• [Task description]: The answer must consist of each line of the records below that contains the string "algo".

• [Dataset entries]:
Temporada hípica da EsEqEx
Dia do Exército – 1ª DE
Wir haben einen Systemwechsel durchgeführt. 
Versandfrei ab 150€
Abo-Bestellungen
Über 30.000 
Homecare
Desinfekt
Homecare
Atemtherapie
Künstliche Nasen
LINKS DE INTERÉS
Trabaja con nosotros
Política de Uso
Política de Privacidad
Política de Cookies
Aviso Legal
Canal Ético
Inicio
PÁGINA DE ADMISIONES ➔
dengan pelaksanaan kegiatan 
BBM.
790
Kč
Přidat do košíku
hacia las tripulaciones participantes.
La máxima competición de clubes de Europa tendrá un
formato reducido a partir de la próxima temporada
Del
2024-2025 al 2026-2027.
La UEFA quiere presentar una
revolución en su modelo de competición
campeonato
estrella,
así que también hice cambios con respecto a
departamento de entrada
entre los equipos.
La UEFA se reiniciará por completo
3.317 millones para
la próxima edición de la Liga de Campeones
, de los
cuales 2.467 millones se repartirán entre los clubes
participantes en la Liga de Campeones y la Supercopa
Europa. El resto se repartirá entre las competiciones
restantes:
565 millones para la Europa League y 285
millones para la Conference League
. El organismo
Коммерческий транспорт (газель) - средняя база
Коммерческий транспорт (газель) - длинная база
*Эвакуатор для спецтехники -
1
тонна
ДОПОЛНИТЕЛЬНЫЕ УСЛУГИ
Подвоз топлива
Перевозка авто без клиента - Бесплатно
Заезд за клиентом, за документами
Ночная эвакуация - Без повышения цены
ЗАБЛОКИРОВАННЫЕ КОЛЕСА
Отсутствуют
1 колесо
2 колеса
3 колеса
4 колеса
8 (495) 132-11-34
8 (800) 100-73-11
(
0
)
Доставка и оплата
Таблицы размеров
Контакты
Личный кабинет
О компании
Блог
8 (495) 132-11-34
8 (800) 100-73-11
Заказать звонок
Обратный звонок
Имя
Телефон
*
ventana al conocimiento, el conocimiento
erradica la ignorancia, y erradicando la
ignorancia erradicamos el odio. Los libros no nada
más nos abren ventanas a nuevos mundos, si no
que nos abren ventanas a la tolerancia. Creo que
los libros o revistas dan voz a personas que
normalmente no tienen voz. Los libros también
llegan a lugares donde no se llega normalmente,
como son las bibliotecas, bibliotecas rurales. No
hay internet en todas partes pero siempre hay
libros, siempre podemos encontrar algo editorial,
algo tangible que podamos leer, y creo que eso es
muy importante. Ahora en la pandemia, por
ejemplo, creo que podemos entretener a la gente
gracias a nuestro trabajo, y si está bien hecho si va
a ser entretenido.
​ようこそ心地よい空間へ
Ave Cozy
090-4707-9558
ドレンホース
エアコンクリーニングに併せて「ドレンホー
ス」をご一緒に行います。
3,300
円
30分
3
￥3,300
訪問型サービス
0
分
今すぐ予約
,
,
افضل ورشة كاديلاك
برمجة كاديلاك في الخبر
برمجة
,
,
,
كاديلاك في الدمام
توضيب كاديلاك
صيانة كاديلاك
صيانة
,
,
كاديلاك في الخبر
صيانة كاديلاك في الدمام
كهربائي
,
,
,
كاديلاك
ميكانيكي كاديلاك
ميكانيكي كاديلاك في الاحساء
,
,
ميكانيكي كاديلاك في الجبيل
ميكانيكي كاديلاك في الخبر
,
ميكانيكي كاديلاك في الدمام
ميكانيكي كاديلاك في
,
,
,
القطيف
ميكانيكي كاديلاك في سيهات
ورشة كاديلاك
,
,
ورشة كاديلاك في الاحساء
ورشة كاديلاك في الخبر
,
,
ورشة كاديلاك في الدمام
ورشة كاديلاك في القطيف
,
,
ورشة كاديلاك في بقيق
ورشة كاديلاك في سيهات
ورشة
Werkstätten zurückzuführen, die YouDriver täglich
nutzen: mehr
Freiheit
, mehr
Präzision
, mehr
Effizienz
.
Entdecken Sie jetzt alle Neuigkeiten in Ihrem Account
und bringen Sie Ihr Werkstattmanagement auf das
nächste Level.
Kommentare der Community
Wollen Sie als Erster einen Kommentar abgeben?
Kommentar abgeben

• [Response]:
libros, siempre podemos encontrar algo editorial,
algo tangible que podamos leer, y creo que eso es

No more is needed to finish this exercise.